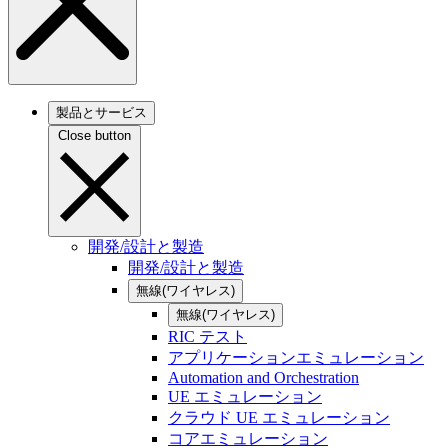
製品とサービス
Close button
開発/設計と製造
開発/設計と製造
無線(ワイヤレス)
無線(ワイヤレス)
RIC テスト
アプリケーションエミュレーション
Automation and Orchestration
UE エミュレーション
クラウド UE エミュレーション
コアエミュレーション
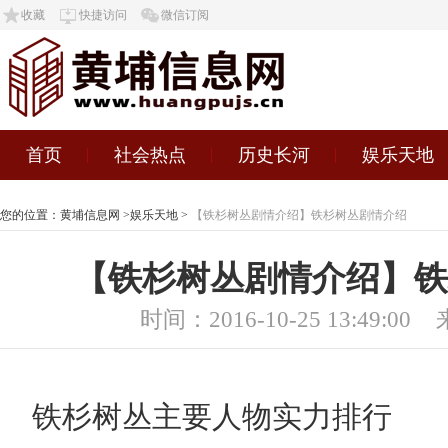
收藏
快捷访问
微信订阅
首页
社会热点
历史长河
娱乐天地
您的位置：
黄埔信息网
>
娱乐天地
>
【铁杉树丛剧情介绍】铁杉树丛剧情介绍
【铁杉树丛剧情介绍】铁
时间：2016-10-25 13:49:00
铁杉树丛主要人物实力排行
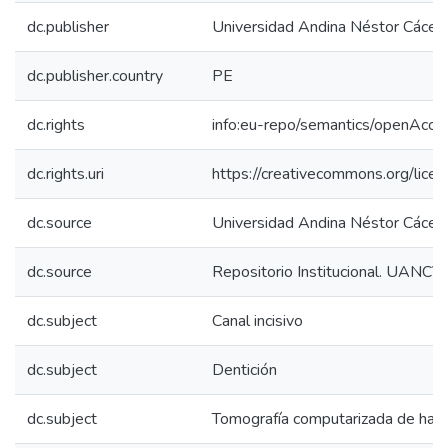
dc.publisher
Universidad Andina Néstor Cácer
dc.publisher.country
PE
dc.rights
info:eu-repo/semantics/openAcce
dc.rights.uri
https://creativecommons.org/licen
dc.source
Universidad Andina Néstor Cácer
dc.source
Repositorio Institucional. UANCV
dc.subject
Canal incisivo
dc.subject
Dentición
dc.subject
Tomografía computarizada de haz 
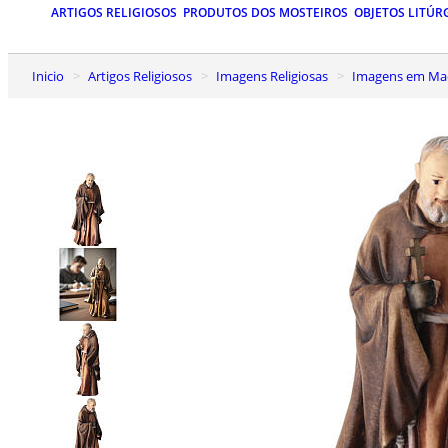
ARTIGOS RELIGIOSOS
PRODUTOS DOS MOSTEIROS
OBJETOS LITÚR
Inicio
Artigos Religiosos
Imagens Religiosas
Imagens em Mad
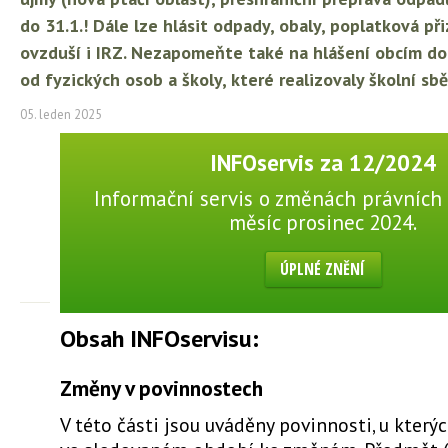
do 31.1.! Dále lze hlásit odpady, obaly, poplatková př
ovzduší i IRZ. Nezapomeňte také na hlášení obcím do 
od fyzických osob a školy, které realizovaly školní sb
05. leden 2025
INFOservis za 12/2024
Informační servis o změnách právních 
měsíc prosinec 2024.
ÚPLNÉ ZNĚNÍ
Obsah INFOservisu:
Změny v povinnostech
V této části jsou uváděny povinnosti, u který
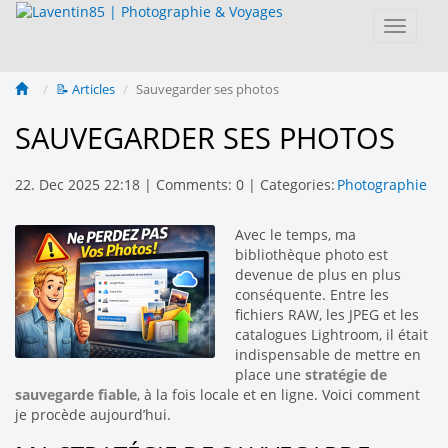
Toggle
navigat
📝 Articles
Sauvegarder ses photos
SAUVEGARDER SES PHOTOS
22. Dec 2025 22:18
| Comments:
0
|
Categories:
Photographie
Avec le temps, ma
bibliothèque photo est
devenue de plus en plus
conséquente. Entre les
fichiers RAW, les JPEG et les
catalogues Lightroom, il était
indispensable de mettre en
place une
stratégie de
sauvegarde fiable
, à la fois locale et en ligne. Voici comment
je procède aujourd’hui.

EXERCISE AIM:
All of the records above are to be copied exactly, minus the pictures.

TASK OUTPUT:
製品とサービス
Close button
開発/設計と製造
開発/設計と製造
無線(ワイヤレス)
無線(ワイヤレス)
RIC テスト
アプリケーションエミュレーション
Automation and Orchestration
UE エミュレーション
クラウド UE エミュレーション
コアエミュレーション
收藏
快捷访问
微信订阅
首页
社会热点
历史长河
娱乐天地
您的位置：
黄埔信息网
>
娱乐天地
>
【铁杉树丛剧情介绍】铁杉树丛剧情介绍
【铁杉树丛剧情介绍】铁
时间：2016-10-25 13:49:00
铁杉树丛主要人物实力排行
dc.publisher
Universidad Andina Néstor Cácer
dc.publisher.country
PE
dc.rights
info:eu-repo/semantics/openAcce
dc.rights.uri
https://creativecommons.org/licen
dc.source
Universidad Andina Néstor Cácer
dc.source
Repositorio Institucional. UANCV
dc.subject
Canal incisivo
dc.subject
Dentición
dc.subject
Tomografía computarizada de haz 
ARTIGOS RELIGIOSOS
PRODUTOS DOS MOSTEIROS
OBJETOS LITÚR
Inicio
Artigos Religiosos
Imagens Religiosas
Imagens em Mad
do 31.1.! Dále lze hlásit odpady, obaly, poplatková př
ovzduší i IRZ. Nezapomeňte také na hlášení obcím do 
od fyzických osob a školy, které realizovaly školní sb
05. leden 2025
INFOservis za 12/2024
Informační servis o změnách právních 
měsíc prosinec 2024.
ÚPLNÉ ZNĚNÍ
Obsah INFOservisu:
Změny v povinnostech
V této části jsou uváděny povinnosti, u který
Toggle
navigat
📝 Articles
Sauvegarder ses photos
SAUVEGARDER SES PHOTOS
22. Dec 2025 22:18
| Comments:
0
|
Categories:
Photographie
Avec le temps, ma
bibliothèque photo est
devenue de plus en plus
conséquente. Entre les
fichiers RAW, les JPEG et les
catalogues Lightroom, il était
indispensable de mettre en
place une
stratégie de
sauvegarde fiable
, à la fois locale et en ligne. Voici comment
je procède aujourd’hui.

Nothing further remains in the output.